His work was not limited to residential architecture. From 1908 to 1928, Heaton served as the supervising architect on the construction of the Washington National Cathedral. Educational buildings designed by Heaton include Corcoran Hall and Stockton Hall (both with architect Albert L. Harris) on the campus of George Washington University and Bunker Hill Elementary School (now called the Brookland Education Campus @ Bunker Hill). His surviving commercial designs include the Equitable Bank Building (with architect Frederick B. Pyle), the National Geographic Society's Administration Building, the Riggs National Bank, Washington Loan and Trust Company Branch (1927 addition; now a Courtyard by Marriott hotel), the John Dickson Home for Aged Men (now the Kingsbury Center), and the Park & Shop, believed to be the country's first planned neighborhood shopping center. His demolished commercial designs include the Capital Garage, built in 1927 and imploded in 1974.
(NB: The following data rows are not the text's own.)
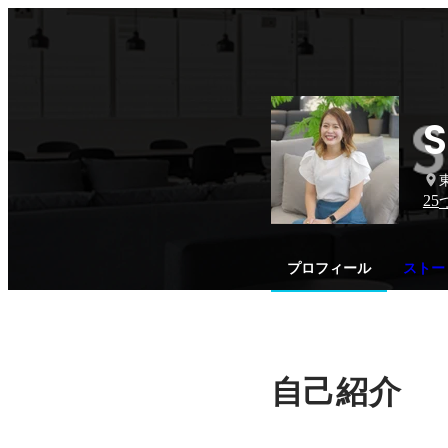
S
25
プロフィール
ストー
自己紹介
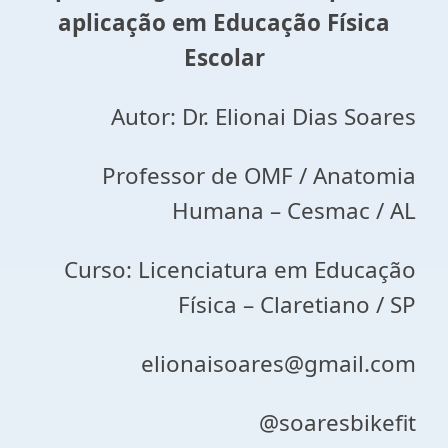
aplicação em Educação Física
Escolar
Autor: Dr. Elionai Dias Soares
Professor de OMF / Anatomia
Humana – Cesmac / AL
Curso: Licenciatura em Educação
Física – Claretiano / SP
elionaisoares@gmail.com
@soaresbikefit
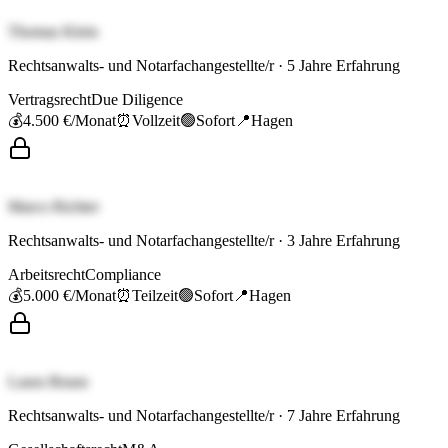
Thomas Klein
Rechtsanwalts- und Notarfachangestellte/r
·
5
Jahre Erfahrung
Vertragsrecht
Due Diligence
💰
4.500 €
/Monat
⏰
Vollzeit
🟢
Sofort
📍
Hagen
Marco Richter
Rechtsanwalts- und Notarfachangestellte/r
·
3
Jahre Erfahrung
Arbeitsrecht
Compliance
💰
5.000 €
/Monat
⏰
Teilzeit
🟢
Sofort
📍
Hagen
Laura Braun
Rechtsanwalts- und Notarfachangestellte/r
·
7
Jahre Erfahrung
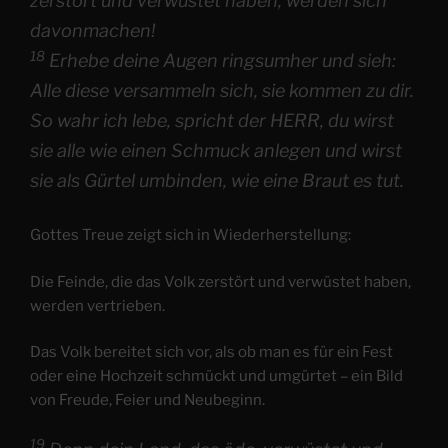
zerstört und verwüstet haben, werden sich
davonmachen!
18
Erhebe deine Augen ringsumher und sieh:
Alle diese versammeln sich, sie kommen zu dir.
So wahr ich lebe, spricht der HERR, du wirst
sie alle wie einen Schmuck anlegen und wirst
sie als Gürtel umbinden, wie eine Braut es tut.
Gottes Treue zeigt sich in Wiederherstellung:
Die Feinde, die das Volk zerstört und verwüstet haben,
werden vertrieben.
Das Volk bereitet sich vor, als ob man es für ein Fest
oder eine Hochzeit schmückt und umgürtet – ein Bild
von Freude, Feier und Neubeginn.
19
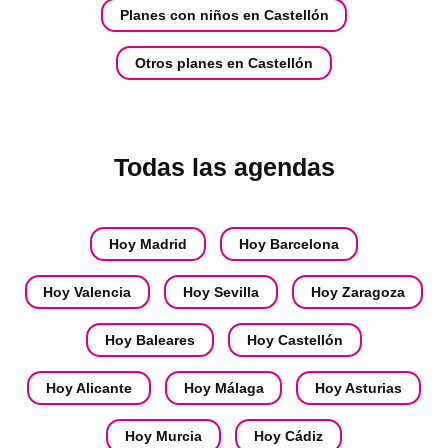
Planes con niños en Castellón
Otros planes en Castellón
Todas las agendas
Hoy Madrid
Hoy Barcelona
Hoy Valencia
Hoy Sevilla
Hoy Zaragoza
Hoy Baleares
Hoy Castellón
Hoy Alicante
Hoy Málaga
Hoy Asturias
Hoy Murcia
Hoy Cádiz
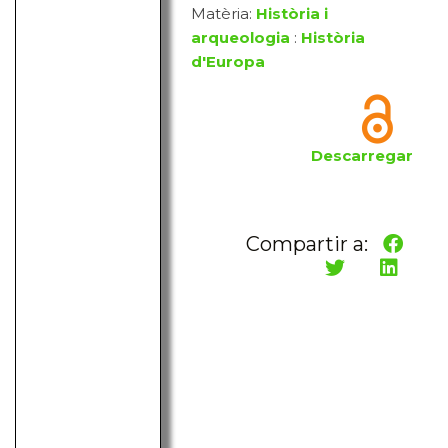
Matèria:
Història i
arqueologia
:
Història
d'Europa
Descarregar
Compartir a:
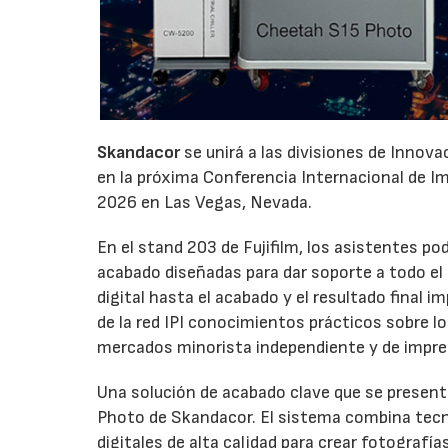
Skandacor
se unirá a las divisiones de Innov
en la próxima Conferencia Internacional de Impr
2026 en Las Vegas, Nevada.
En el stand 203 de Fujifilm, los asistentes p
acabado diseñadas para dar soporte a todo el ci
digital hasta el acabado y el resultado final
de la red IPI conocimientos prácticos sobre l
mercados minorista independiente y de impre
Una solución de acabado clave que se presenta
Photo de Skandacor. El sistema combina tecno
digitales de alta calidad para crear fotografía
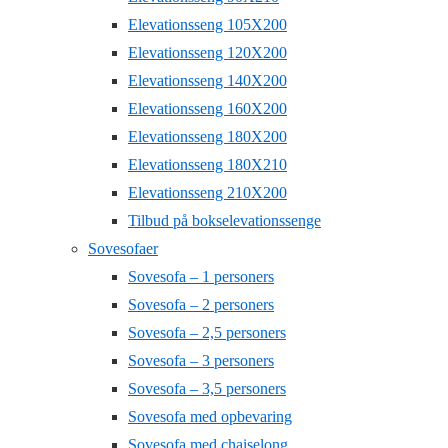
Elevationsseng 105X200
Elevationsseng 120X200
Elevationsseng 140X200
Elevationsseng 160X200
Elevationsseng 180X200
Elevationsseng 180X210
Elevationsseng 210X200
Tilbud på bokselevationssenge
Sovesofaer
Sovesofa – 1 personers
Sovesofa – 2 personers
Sovesofa – 2,5 personers
Sovesofa – 3 personers
Sovesofa – 3,5 personers
Sovesofa med opbevaring
Sovesofa med chaiselong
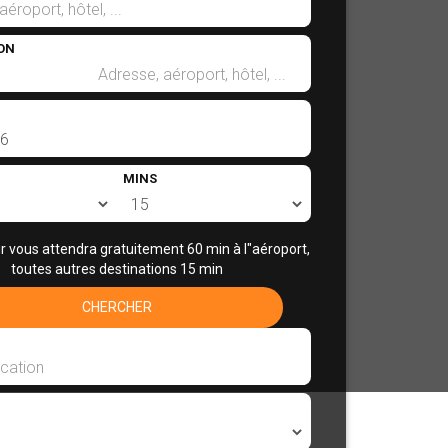
ON
MINS
r vous attendra gratuitement 60 min à l"aéroport,
toutes autres destinations 15 min
CHERCHER
ansferts aéroport privés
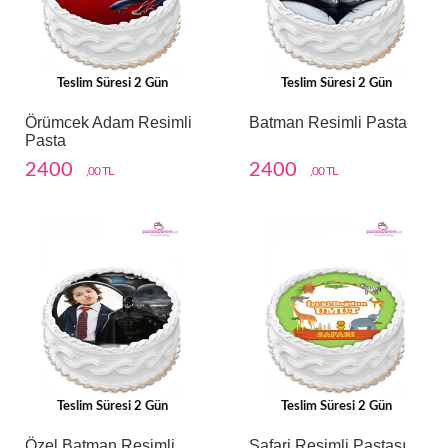
Teslim Süresi 2 Gün
Teslim Süresi 2 Gün
Örümcek Adam Resimli
Batman Resimli Pasta
Pasta
2400
2400
,00 TL
,00 TL
Teslim Süresi 2 Gün
Teslim Süresi 2 Gün
Özel Batman Resimli
Safari Resimli Pastası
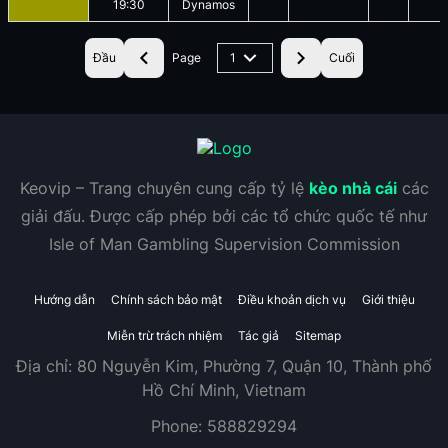
19:30
Dynamos
Đầu
Page
1
Cuối
Keovip – Trang chuyên cung cấp tỷ lệ
kèo nhà cái
các
giải đấu. Được cấp phép bởi các tổ chức quốc tế như
Isle of Man Gambling Supervision Commission
Hướng dẫn
Chính sách bảo mật
Điều khoản dịch vụ
Giới thiệu
Miễn trừ trách nhiệm
Tác giả
Sitemap
Địa chỉ:
80 Nguyễn Kim, Phường 7, Quận 10, Thành phố
Hồ Chí Minh, Vietnam
Phone:
588829294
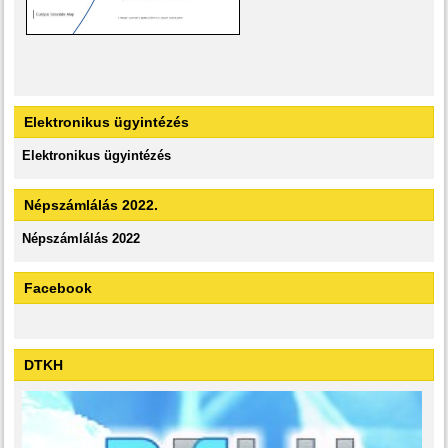
Elektronikus ügyintézés
Elektronikus ügyintézés
Népszámlálás 2022.
Népszámlálás 2022
Facebook
DTKH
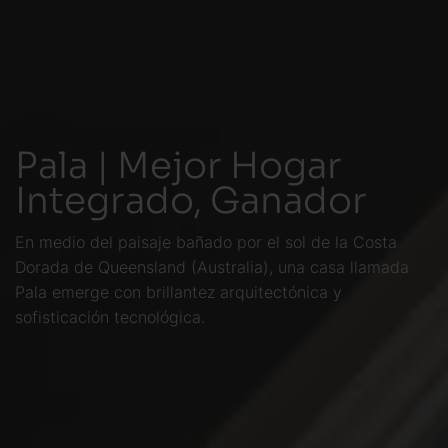
Pala | Mejor Hogar
Integrado, Ganador
En medio del paisaje bañado por el sol de la Costa
Dorada de Queensland (Australia), una casa llamada
Pala emerge con brillantez arquitectónica y
sofisticación tecnológica.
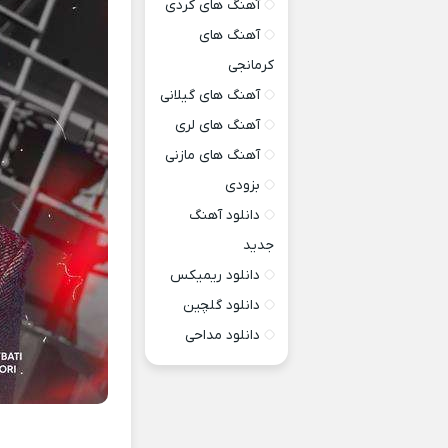
آهنگ های کردی
آهنگ های
کرمانجی
آهنگ های گیلانی
آهنگ های لری
آهنگ های مازنی
بزودی
دانلود آهنگ
جدید
دانلود ریمیکس
دانلود گلچین
دانلود مداحی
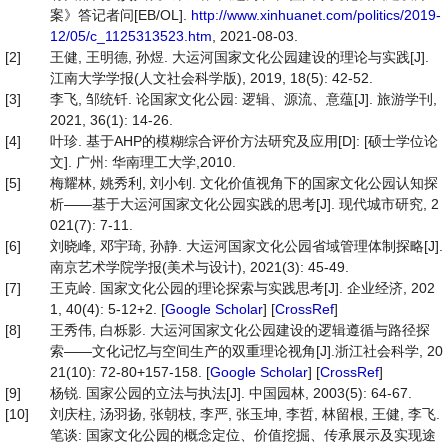
案》答记者问[EB/OL].
http://www.xinhuanet.com/politics/2019-
12/05/c_1125313523.htm
, 2021-08-03.
[2]
王健, 王明德, 孙煜. 大运河国家文化公园建设的理论与实践[J].
江南大学学报(人文社会科学版), 2019, 18(5): 42-52.
[3]
李飞, 邹统钎. 论国家文化公园: 逻辑、源流、意蕴[J]. 旅游学刊,
2021, 36(1): 14-26.
[4]
叶珍. 基于AHP的模糊综合评价方法研究及应用[D]: [硕士学位论
文]. 广州: 华南理工大学,2010.
[5]
梅耀林, 姚秀利, 刘小钊. 文化价值视角下的国家文化公园认知探
析——基于大运河国家文化公园实践的思考[J]. 现代城市研究, 2
021(7): 7-11.
[6]
刘晓峰, 邓宇琦, 孙静. 大运河国家文化公园省域管理体制探略[J].
南京艺术学院学报(美术与设计), 2021(3): 45-49.
[7]
王克岭. 国家文化公园的理论探索与实践思考[J]. 企业经济, 202
1, 40(4): 5-12+2. [
Google Scholar
] [
CrossRef
]
[8]
王秀伟, 白栎影. 大运河国家文化公园建设的逻辑遵循与路径探
索——文化记忆与空间生产的双重理论视角[J].浙江社会科学, 20
21(10): 72-80+157-158. [
Google Scholar
] [
CrossRef
]
[9]
杨锐. 国家公园的立法与执法[J]. 中国园林, 2003(5): 64-67.
[10]
刘庆柱, 汤羽扬, 张朝枝, 李严, 张玉坤, 李哲, 林留根, 王健, 李飞.
笔谈: 国家文化公园的概念定位、价值挖掘、传承展示及实现途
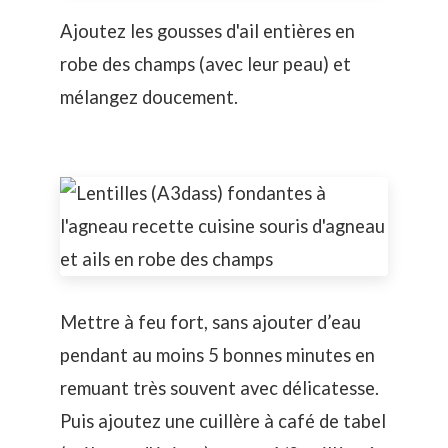
Ajoutez les gousses d'ail entières en
robe des champs (avec leur peau) et
mélangez doucement.
Mettre à feu fort, sans ajouter d’eau
pendant au moins 5 bonnes minutes en
remuant très souvent avec délicatesse.
Puis ajoutez une cuillère à café de tabel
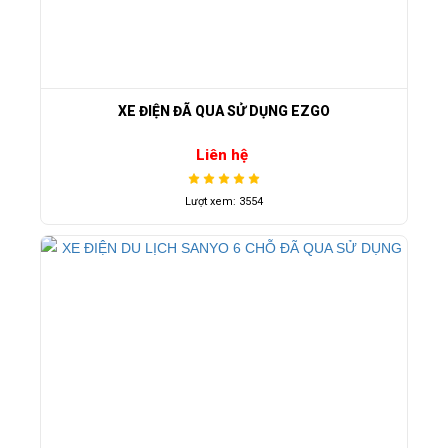
XE ĐIỆN ĐÃ QUA SỬ DỤNG EZGO
Liên hệ
Lượt xem: 3554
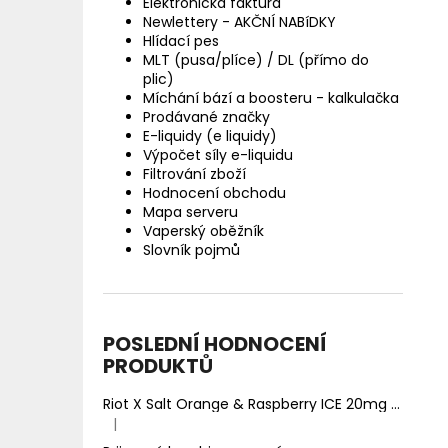
Elektronická faktura
Newlettery - AKČNÍ NABíDKY
Hlídací pes
MLT (pusa/plíce) / DL (přímo do
plic)
Míchání bází a boosteru - kalkulačka
Prodávané značky
E-liquidy (e liquidy)
Výpočet síly e-liquidu
Filtrování zboží
Hodnocení obchodu
Mapa serveru
Vaperský oběžník
Slovník pojmů
POSLEDNÍ HODNOCENÍ
PRODUKTŮ
Riot X Salt Orange & Raspberry ICE 20mg
Ledový 
|
Hodnocení produktu je 5 z 5 hvězdiček.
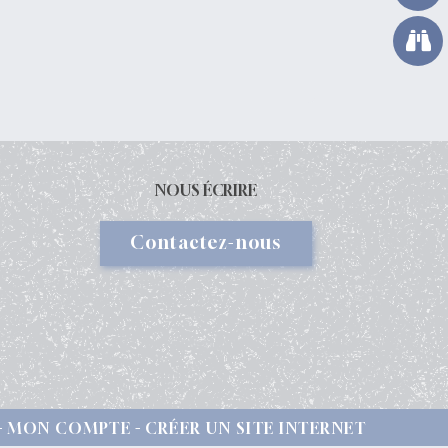
NOUS ÉCRIRE
Contactez-nous
MON COMPTE
CRÉER UN SITE INTERNET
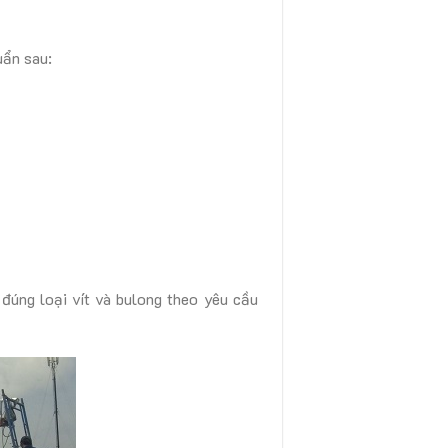
uẩn sau:
 đúng loại vít và bulong theo yêu cầu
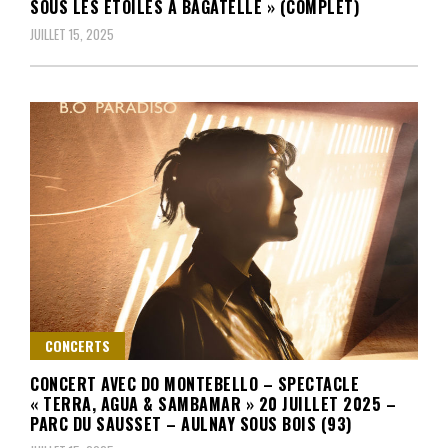
SOUS LES ÉTOILES À BAGATELLE » (COMPLET)
JUILLET 15, 2025
CONCERTS
CONCERT AVEC DO MONTEBELLO – SPECTACLE
« TERRA, AGUA & SAMBAMAR » 20 JUILLET 2025 –
PARC DU SAUSSET – AULNAY SOUS BOIS (93)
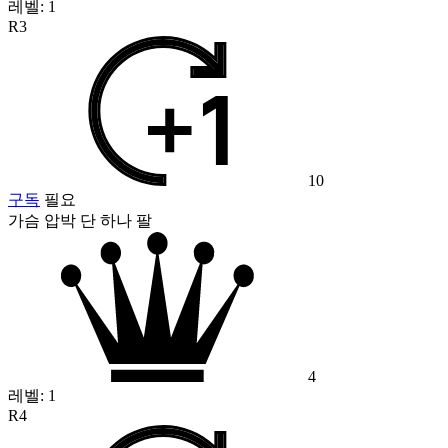
레벨:
1
R3
10
구독
필요
가슴 압박 단 하나 팔
4
레벨:
1
R4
He was a member of the American Institute of Architects from 1901 until his death and named a Fellow of the American Institute of Architects in 1941. Following Heaton's death on December 6, 1951, one of his colleagues, Leon Chatelain III, donated almost 10,000 of Heaton's drawings and designs to the Library of Congress.

==Personal life==
Heaton and Mabel Williams were married on October 1, 1902, at St. Andrews Episcopal Church (now the John Wesley A.M.E. Zion Church) at 14th and Corcoran Streets NW in Logan Circle. The couple had two children, Doris (b. 1906), and James (b. 1911). The family originally lived at 3320 Highland Avenue NW in Cleveland Park, but moved to 4861 Indian Lane NW in Spring Valley, designed by Heaton, in 1928.